I need every line of the material below that includes the string "Pesquisa".

• Supplied records
──────────

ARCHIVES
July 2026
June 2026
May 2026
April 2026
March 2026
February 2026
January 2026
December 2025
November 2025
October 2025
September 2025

──────────

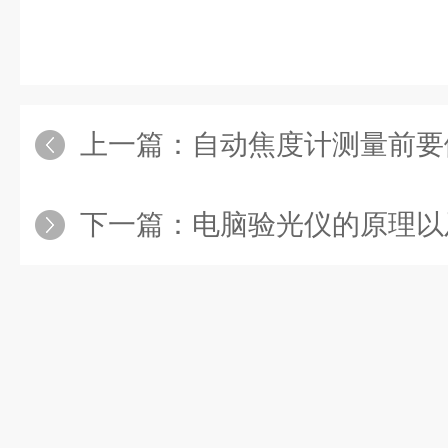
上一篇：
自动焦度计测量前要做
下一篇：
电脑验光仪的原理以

──────────

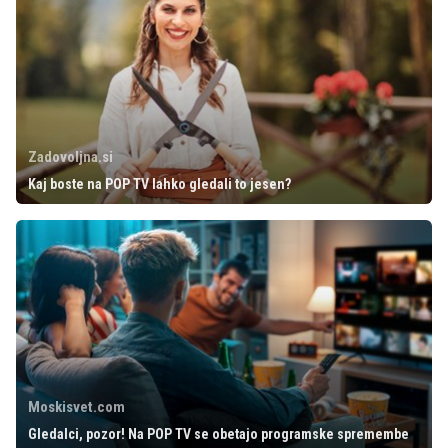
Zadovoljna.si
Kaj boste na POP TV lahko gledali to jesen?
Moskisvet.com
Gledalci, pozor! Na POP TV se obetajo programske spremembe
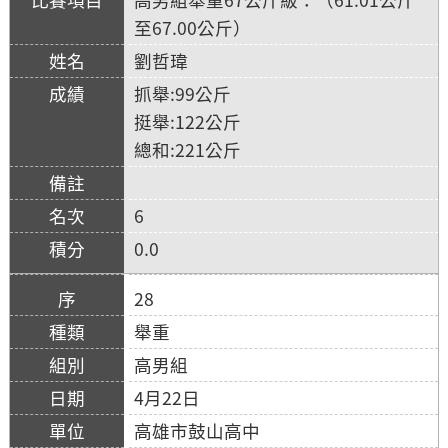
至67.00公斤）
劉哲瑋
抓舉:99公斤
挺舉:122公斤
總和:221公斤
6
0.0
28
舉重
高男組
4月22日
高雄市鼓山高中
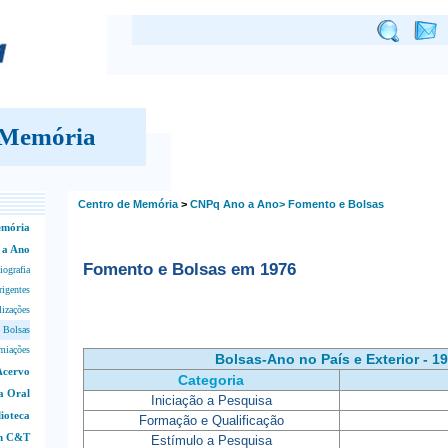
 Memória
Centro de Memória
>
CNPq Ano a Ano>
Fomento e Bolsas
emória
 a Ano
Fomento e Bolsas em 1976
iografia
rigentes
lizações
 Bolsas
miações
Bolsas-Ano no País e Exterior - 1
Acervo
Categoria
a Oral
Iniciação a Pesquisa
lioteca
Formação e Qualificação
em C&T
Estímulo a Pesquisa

──────────

• Solved problem
Iniciação a Pesquisa
Estímulo a Pesquisa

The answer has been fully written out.